Sunday, January 10, 2010

Problema Grande, Solución Obvia

The Sunday, January 10 edition of the Houston Chronicle brought front-page, banner-headline news of a “problem” in Our Town. (For some reason we don't care to know, we could find no evidence of this story anywhere on or in the paper's online edition as of 12:30 p..m. Sunday.) As with most “problems” “exposed” by formulaic journalism (that’s the set-‘em-up, knock-‘em-down kind that doesn’t tell you anything new or revealing about particular people with real names and addresses), this problem apparently can only be remedied by greater effort, and increased expenditures of taxpayers’ money, on the part of government.
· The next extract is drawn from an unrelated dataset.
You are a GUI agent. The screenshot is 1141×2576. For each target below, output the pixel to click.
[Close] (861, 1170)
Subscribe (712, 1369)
This particular problem––the problem de jour, if you will––rests on the shocking “news” that many people in Houston, far too many people in fact, do not speak English. This state of affairs “adds burdens to police and public,” as the ungainly banner headline screeched, in a “city of global dialects.” (Dialects? Do they still use dictionaries at newspapers, or is that another archaic tradition that’s fallen victim to budget cuts?) That apparently results in situations in which officers who speak only English rely on “wrecker drivers, bystanders or victims’ children to act as translators if bilingual [read: Spanish-speaking] officers are not available.” This despite a Houston Police Department program that "pays $1.9 million annually in extra pay to 1,046 bilingual-certified officers,” among whose number are “904 officers certified as fluent in Spanish” and an unspecified (by the Chronicle) lot “who can speak Vietnamese, two dialects of Chinese and Korean.” (We’d hazard a guesstimate that the number of the latter two rounds up to about 3 or 4.)
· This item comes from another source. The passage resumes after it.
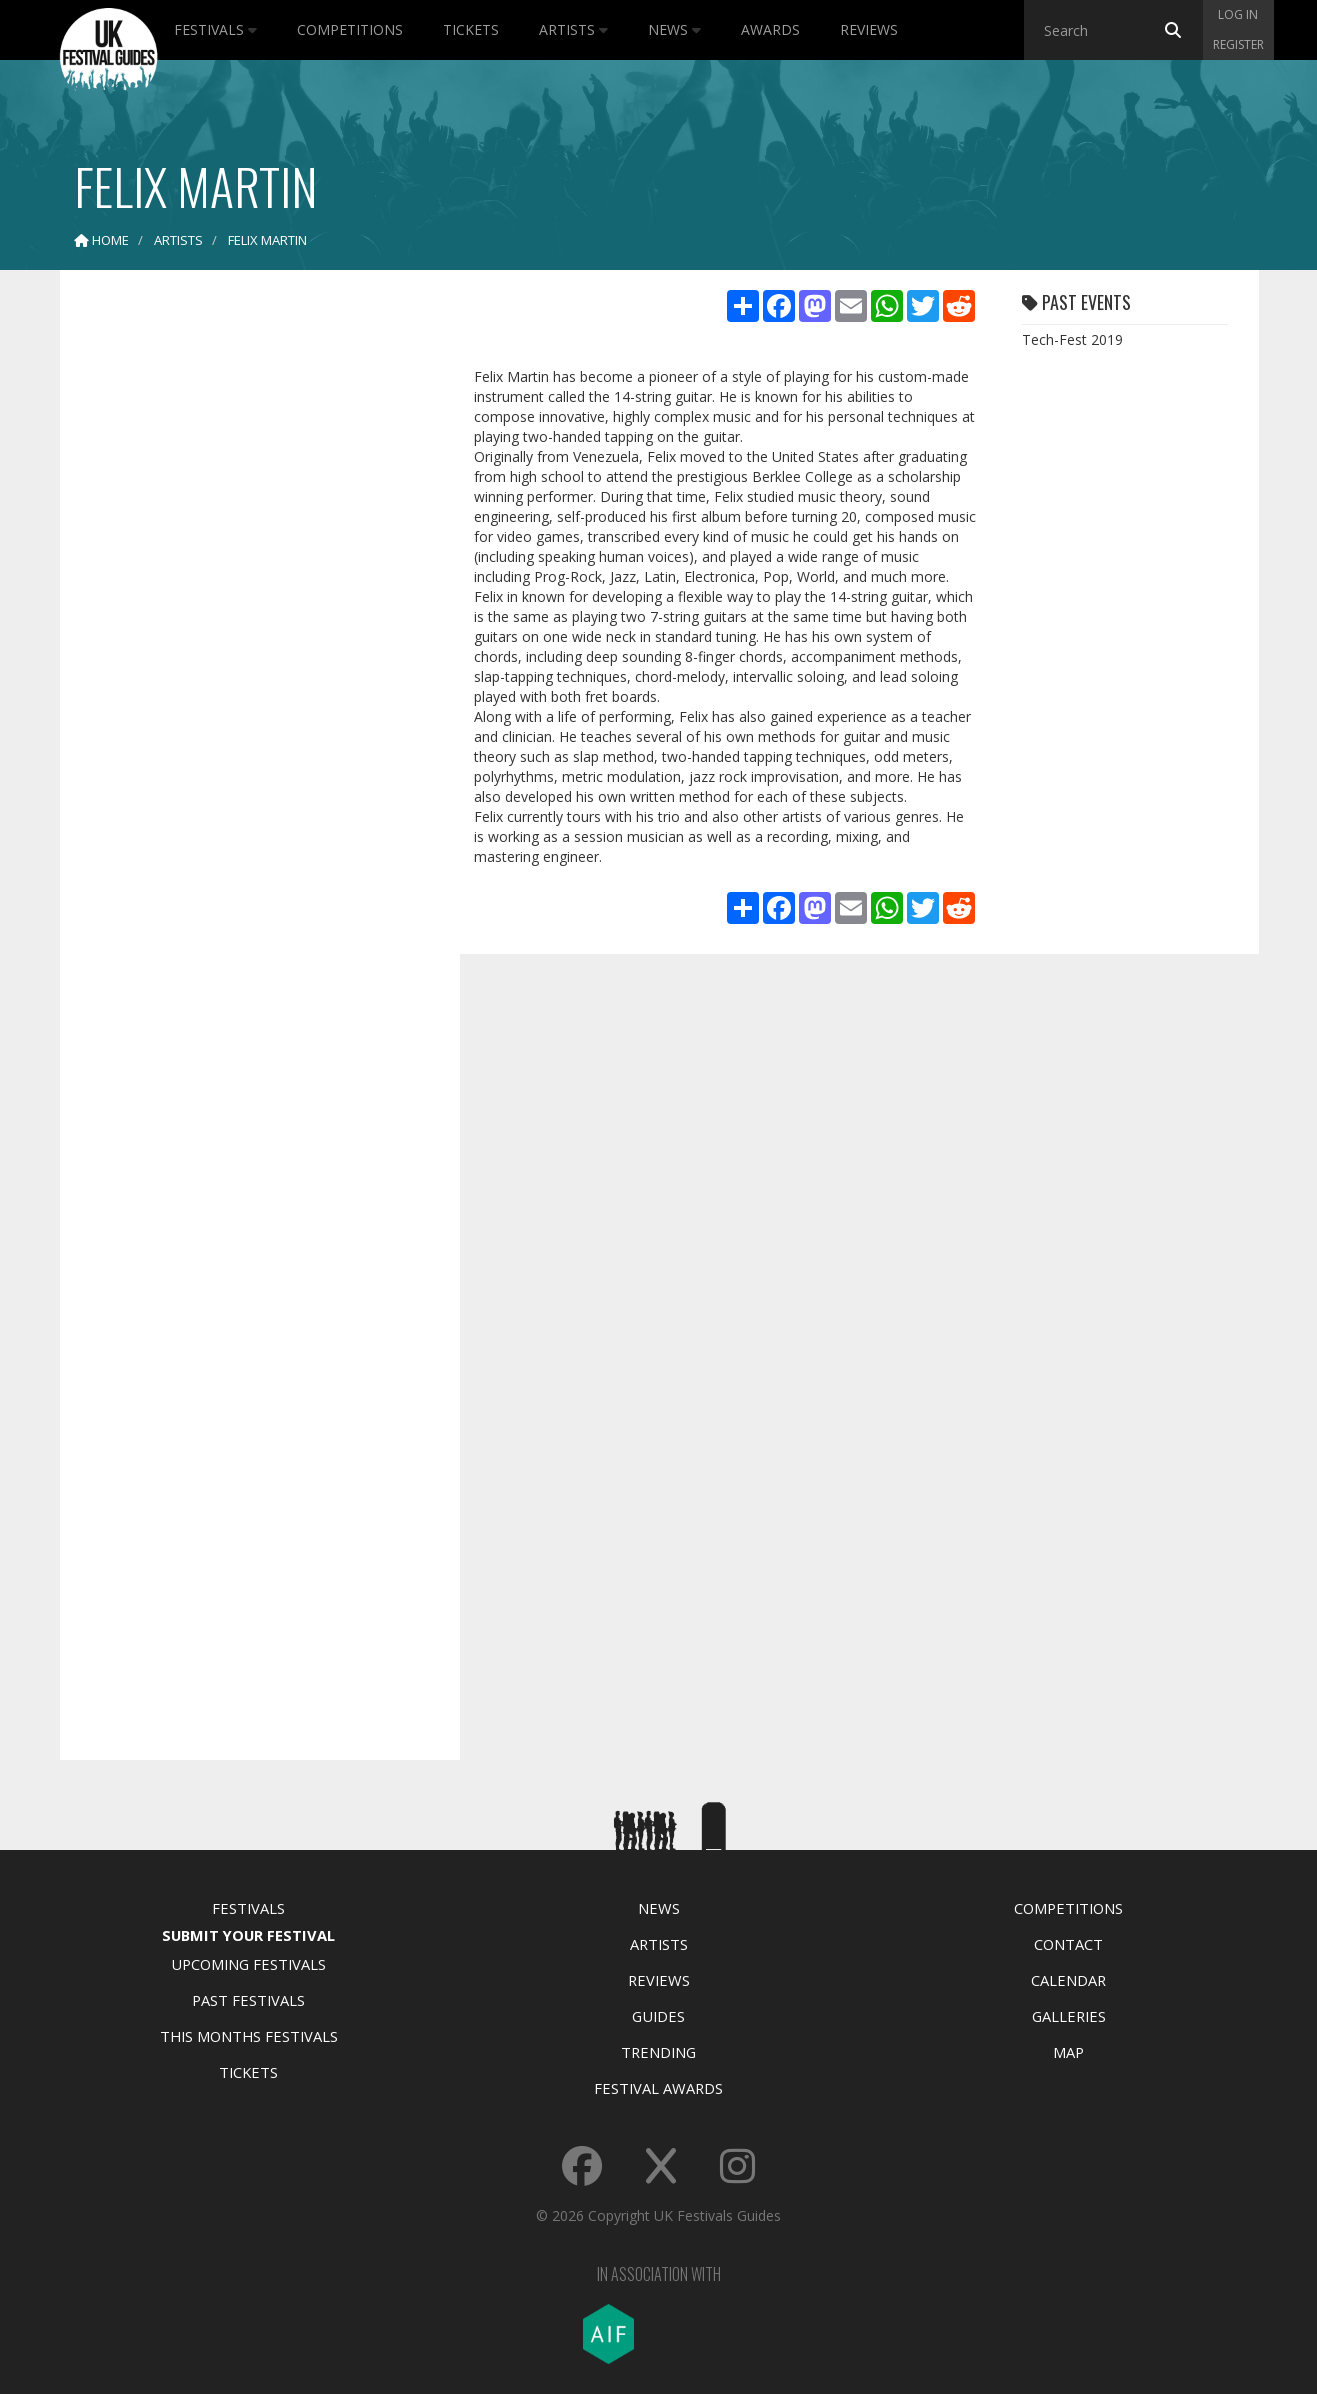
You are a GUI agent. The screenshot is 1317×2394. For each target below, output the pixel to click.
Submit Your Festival (248, 1935)
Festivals (215, 29)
To illustrate the pressing nature of this problem, the Chronicle notes that the Houston school district “has identified about 100 languages spoken in students’ home.” What that means, we suppose, is that the ideal HPD officer would be able to investigate and thwart crime in, oh, about 50 different tongues, although such skills would probably price an applicant far out of the police academy. But such deft linguists certainly would be an improvement over all these dumbass native-English-speaking officers who obviously aren’t cut out for police work due to their monolingualism. Their ineptitude contributes to the following tear-extracting vignettes, and “often,” supposedly:
The lack of bilingual officers often forces victims to recount intimate details of a sexual attack to a neighbor acting as translator for an officer, said one veteran HPD investigator....
Not to sound unfeeling or unsympathetic to crime victims, but isn’t the obvious and most cost-effective “solution” to this “problem” to have people who come to this country, legally or illegally but in either case out of their own free will, get cracking and LEARN SOME GODDAMN ENGLISH?
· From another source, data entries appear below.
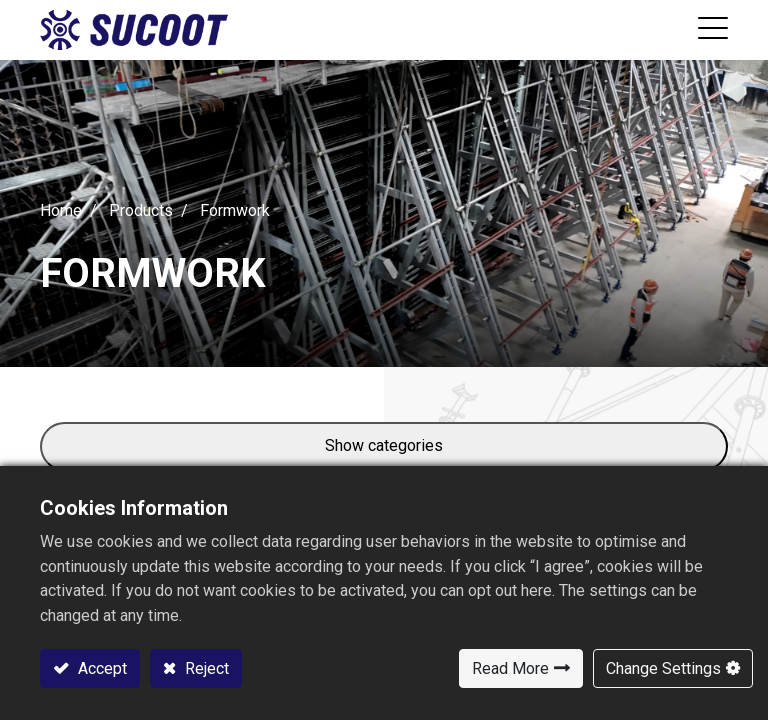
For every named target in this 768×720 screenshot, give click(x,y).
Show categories (384, 445)
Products (141, 210)
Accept (100, 668)
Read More (510, 668)
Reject (205, 668)
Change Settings (663, 668)
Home (61, 210)
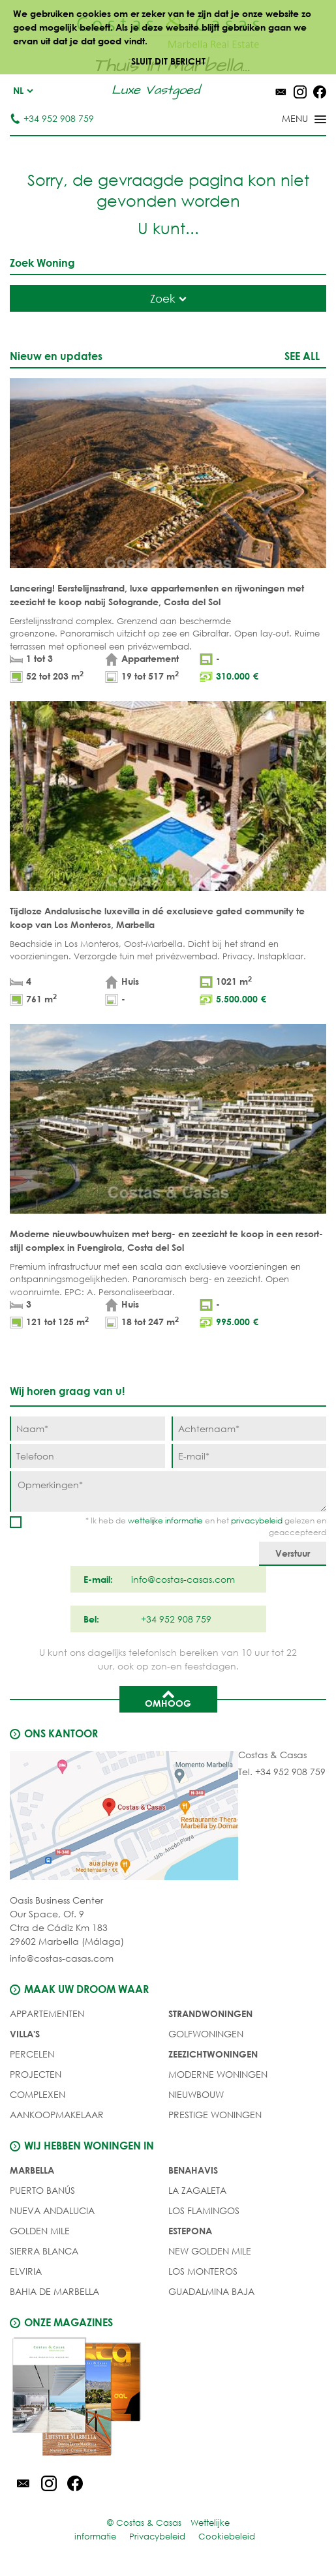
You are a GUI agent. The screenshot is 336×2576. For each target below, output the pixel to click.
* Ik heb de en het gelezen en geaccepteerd (205, 1526)
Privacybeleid (157, 2536)
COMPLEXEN (37, 2094)
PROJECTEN (35, 2074)
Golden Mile (40, 2230)
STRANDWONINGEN (210, 2013)
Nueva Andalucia (52, 2210)
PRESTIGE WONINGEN (215, 2114)
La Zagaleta (197, 2190)
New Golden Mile (209, 2251)
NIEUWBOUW (196, 2094)
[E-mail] (249, 1456)
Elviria (26, 2271)
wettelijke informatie (165, 1520)
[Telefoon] (87, 1456)
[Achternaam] (249, 1428)
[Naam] (87, 1428)
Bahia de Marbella (54, 2291)
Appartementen (47, 2013)
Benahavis (193, 2170)
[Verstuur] (292, 1554)
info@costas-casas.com (62, 1958)
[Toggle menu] (287, 120)
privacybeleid (257, 1520)
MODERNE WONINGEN (217, 2074)
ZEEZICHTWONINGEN (213, 2053)
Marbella (32, 2170)
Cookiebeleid (226, 2536)
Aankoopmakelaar (57, 2114)
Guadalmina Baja (211, 2291)
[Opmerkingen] (168, 1491)
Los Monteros (202, 2271)
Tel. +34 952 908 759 (282, 1771)
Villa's (25, 2033)
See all (302, 356)
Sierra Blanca (44, 2251)
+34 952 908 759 (52, 118)
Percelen (32, 2054)
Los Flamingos (203, 2210)
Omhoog (168, 1698)
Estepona (190, 2230)
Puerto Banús (42, 2190)
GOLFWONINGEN (205, 2034)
We suppose that would just be too much to ask.

2 comments:

Anonymous said...

My Dad owned and operated a business in Mexico for about 30 years. Do you think there was ever, once, a form in English or a bureaucrat at Gobernacion or Hacienda that spoke English? Never. Do you think there was one cop in the entire city that spoke English? HA!

Learn some freakin English.

bob said...

Maybe they just need the right Google app on their cell phones.

"Shoot him in the ass with the Taser again, Miguel." in Vietnamese becomes "Sút ông trong ass với Taser một lần nữa, Miguel." So says the boss search engine.

100% kosher? Dunno, but the Viets will probably get the gist of it.